Beds are lined up at the Boulder Homeless Shelter which houses up to 160 people. (CU Independent/Sebastian Murdock)
Chris Gillmore has little trouble admitting that homeless shelters aren’t solving the long-term homelessness problem, but feels purpose in what he does.
A supervisor at the Boulder Homeless Shelter, Gillmore has been working since December 2008 to make sure the homeless have a safe place to eat and rest their heads for the night.
The Boulder Homeless Shelter houses up to 160 people, features free medical and dental checkups and free meals. Despite the large influx of homeless individuals that come in each night, Gillmore said he and his staff work especially hard to make sure they all feel welcome.
“One of our core values is to treat everyone with dignity, so we do our best to learn everybody’s first name so we can call everybody by name,” he said. “A lot of times nobody calls them by their name the whole day. Every once in a while we get to connect with a resident. Even saying ‘hi’ to them can make a difference so someone doesn’t feel as down and out as they have been.”
Gillmore said he enjoys his job, but that the emotional burden of working at a shelter can sometimes take its toll. Between late night shifts and having to turn people away when the shelter is crowded—especially in past winter months—Gillmore said it’s important for him and his staff to find time to recuperate.
“You can’t do this work for too long without starting to feel it affect you,” he said. “When you work with so much suffering around you, you can get burned out. You have to take the time to take care of yourself. I think all of [the employees] work really hard to find time to exercise or be with friends—doing things we like to do outside of the shelter really helps.”
Part of Gillmore’s job requires him to meet with staff at least once a month to simply process the things that have been going on in an effort to vent frustrations and worries.
“We’re always wondering if we’re making a difference,” he said. “We know people are out of the cold for the night, we know in the short term we’re making a difference, but does the shelter really help with homelessness? I think that’s a question we all ponder.”

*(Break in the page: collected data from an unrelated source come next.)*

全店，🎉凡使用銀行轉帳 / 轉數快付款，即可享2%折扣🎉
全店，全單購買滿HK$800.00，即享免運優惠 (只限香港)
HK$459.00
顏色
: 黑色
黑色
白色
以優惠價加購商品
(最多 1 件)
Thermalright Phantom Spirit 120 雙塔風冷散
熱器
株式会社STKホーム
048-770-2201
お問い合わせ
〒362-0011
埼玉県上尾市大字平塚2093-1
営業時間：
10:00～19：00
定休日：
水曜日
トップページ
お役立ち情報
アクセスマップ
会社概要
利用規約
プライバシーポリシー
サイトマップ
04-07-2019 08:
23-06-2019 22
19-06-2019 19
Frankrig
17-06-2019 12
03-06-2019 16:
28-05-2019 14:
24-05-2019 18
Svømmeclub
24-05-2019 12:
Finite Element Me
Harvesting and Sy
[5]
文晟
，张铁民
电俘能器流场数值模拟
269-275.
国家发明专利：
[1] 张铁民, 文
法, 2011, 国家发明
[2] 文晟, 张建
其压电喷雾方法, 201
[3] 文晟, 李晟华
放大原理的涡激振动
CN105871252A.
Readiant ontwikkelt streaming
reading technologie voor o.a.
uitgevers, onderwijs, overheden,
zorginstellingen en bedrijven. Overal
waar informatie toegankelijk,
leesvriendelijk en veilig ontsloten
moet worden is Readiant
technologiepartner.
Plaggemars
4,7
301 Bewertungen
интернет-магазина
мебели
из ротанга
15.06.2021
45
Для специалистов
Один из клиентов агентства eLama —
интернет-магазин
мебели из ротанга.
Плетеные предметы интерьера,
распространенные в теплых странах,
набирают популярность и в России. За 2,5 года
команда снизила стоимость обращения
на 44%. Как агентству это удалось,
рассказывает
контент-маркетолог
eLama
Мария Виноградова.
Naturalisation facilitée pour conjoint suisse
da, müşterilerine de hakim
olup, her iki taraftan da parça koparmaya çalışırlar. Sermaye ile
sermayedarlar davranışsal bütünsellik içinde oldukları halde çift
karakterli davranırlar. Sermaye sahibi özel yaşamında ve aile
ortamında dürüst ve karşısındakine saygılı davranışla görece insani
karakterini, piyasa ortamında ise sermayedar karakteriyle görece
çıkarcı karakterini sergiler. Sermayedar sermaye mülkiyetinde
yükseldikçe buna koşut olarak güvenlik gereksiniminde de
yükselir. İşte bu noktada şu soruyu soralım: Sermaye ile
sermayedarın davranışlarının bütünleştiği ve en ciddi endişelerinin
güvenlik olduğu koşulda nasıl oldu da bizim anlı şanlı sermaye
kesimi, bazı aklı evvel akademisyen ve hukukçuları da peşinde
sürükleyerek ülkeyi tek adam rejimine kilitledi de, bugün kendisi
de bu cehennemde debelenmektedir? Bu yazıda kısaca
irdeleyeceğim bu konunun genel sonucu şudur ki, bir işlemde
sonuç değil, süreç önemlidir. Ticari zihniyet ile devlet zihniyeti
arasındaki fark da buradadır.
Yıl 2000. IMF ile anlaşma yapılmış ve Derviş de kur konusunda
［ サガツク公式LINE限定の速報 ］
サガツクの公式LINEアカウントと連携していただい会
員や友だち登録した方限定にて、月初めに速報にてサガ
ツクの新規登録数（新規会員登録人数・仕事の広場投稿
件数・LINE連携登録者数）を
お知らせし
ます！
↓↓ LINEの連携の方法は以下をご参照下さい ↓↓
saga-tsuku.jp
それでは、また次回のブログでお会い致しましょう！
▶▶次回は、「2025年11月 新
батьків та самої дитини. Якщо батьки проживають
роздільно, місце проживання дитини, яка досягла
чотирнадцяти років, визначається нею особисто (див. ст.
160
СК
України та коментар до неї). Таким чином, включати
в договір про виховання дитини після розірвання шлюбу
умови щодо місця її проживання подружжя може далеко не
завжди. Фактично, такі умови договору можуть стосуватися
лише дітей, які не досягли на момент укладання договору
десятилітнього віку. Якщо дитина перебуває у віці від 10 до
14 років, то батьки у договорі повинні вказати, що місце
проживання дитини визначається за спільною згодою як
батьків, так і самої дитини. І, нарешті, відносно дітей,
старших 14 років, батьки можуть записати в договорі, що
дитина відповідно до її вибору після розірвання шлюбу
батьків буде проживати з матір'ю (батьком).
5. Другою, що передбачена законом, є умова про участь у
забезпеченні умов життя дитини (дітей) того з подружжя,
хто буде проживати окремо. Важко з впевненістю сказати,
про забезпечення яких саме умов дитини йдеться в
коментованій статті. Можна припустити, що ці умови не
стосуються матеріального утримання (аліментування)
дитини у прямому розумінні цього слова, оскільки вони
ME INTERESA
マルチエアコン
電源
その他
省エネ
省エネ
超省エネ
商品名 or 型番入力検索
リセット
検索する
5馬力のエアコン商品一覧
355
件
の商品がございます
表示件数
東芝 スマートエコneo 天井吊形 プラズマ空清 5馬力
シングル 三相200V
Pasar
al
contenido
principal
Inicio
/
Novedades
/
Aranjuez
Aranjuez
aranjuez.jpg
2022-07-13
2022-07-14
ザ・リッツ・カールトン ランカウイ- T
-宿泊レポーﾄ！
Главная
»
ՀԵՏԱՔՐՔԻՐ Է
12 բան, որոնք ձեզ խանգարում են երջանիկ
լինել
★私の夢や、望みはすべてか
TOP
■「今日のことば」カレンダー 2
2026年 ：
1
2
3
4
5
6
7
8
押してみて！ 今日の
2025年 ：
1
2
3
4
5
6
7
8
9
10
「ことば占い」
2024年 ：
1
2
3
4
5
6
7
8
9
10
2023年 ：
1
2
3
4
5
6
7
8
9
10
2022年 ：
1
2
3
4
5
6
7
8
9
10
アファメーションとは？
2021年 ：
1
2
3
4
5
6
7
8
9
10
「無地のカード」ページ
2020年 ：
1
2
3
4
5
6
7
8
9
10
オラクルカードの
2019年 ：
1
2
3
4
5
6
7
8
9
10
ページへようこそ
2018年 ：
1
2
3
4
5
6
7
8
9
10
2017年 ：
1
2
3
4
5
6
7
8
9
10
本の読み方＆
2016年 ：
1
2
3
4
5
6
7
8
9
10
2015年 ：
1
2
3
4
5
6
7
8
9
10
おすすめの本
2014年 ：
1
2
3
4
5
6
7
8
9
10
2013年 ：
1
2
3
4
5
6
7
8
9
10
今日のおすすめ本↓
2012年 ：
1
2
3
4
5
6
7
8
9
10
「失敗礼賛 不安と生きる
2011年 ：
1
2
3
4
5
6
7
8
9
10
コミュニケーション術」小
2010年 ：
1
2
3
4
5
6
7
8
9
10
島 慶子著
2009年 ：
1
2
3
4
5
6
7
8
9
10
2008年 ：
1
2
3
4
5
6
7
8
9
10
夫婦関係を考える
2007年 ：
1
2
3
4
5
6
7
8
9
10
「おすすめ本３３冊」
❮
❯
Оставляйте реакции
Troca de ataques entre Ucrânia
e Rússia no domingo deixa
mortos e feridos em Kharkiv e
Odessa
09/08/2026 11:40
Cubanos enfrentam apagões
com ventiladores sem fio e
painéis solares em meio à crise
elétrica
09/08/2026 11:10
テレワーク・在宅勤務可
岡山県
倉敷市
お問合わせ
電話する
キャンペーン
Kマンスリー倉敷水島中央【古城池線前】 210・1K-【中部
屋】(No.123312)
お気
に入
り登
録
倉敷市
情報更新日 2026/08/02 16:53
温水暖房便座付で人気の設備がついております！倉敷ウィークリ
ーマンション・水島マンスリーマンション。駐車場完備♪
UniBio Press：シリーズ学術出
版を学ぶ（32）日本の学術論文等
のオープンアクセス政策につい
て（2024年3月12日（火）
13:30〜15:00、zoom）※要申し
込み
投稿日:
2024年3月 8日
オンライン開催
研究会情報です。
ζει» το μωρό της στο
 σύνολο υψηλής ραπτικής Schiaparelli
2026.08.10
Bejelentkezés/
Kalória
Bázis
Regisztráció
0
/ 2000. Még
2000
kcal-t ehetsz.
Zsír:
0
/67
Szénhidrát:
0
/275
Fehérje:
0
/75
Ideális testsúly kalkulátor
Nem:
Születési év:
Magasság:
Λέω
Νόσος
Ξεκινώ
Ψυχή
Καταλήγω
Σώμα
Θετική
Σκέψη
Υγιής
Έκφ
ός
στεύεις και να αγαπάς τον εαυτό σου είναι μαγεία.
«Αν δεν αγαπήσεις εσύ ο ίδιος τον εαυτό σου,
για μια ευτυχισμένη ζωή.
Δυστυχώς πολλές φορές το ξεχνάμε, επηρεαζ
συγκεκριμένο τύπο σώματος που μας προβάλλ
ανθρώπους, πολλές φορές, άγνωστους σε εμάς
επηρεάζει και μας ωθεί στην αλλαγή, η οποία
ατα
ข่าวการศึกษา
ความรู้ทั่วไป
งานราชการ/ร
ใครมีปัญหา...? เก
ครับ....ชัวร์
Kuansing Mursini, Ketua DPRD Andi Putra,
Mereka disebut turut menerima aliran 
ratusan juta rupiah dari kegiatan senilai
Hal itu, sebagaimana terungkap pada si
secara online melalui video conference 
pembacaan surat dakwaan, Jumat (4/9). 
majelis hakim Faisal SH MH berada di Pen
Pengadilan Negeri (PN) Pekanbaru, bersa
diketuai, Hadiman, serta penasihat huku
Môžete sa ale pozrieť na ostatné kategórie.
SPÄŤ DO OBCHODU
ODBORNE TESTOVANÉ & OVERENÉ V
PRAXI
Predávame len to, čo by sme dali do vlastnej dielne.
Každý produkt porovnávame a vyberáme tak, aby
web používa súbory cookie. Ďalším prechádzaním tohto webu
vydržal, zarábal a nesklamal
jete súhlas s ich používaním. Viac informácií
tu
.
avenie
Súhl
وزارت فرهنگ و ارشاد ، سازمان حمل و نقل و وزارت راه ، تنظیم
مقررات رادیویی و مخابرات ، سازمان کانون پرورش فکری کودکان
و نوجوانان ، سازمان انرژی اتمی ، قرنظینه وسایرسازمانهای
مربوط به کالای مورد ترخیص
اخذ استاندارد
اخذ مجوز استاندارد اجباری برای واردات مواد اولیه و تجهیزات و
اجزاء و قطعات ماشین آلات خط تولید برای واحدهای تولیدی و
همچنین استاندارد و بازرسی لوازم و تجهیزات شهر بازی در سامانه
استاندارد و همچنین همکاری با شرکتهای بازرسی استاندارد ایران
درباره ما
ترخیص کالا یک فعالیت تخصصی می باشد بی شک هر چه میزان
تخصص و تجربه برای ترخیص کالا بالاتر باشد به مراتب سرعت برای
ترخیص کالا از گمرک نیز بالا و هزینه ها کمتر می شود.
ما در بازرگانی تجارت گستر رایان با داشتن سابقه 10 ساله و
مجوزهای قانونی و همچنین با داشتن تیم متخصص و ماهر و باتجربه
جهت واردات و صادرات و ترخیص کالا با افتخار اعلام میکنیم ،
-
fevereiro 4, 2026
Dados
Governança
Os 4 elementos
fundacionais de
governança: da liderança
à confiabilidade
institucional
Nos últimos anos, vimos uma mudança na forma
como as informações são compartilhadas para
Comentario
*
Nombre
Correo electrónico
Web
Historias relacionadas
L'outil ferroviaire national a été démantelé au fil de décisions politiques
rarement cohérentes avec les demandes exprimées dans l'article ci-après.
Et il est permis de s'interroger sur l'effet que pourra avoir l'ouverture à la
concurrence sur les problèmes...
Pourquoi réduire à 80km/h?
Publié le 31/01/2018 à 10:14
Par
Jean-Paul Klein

While Gillmore and his staff work diligently to make a difference in the short-term situation of the homeless, Gillmore’s sights have been set on something he feels could really help with the long term homelessness problem. A program called Housing First, originally started in New York, helps the homeless succeed by paying for their rent. By allowing them a permanent home, Gillmore said this not only helps the homeless, but society as a whole.
“If you add up somebody’s costs to a long term homeless person like police calls, ER visits, visits to homeless shelters, other social service agencies and jail, the amount is substantially greater than simply paying for their rent.”
Currently, 27 homeless individuals in Boulder are involved in the Housing First program, which works closely with the Boulder Homeless Shelter.
“The federal government puts all its money towards [Housing First] now,” Gillmore said. “We don’t need more shelters. I mean, even though we’re full, we don’t need more shelters. That’s not going to solve homelessness.”
Although Gillmore may only be helping with the short-term situation of many homeless individuals, he said he enjoys the strong sense of community at the shelter.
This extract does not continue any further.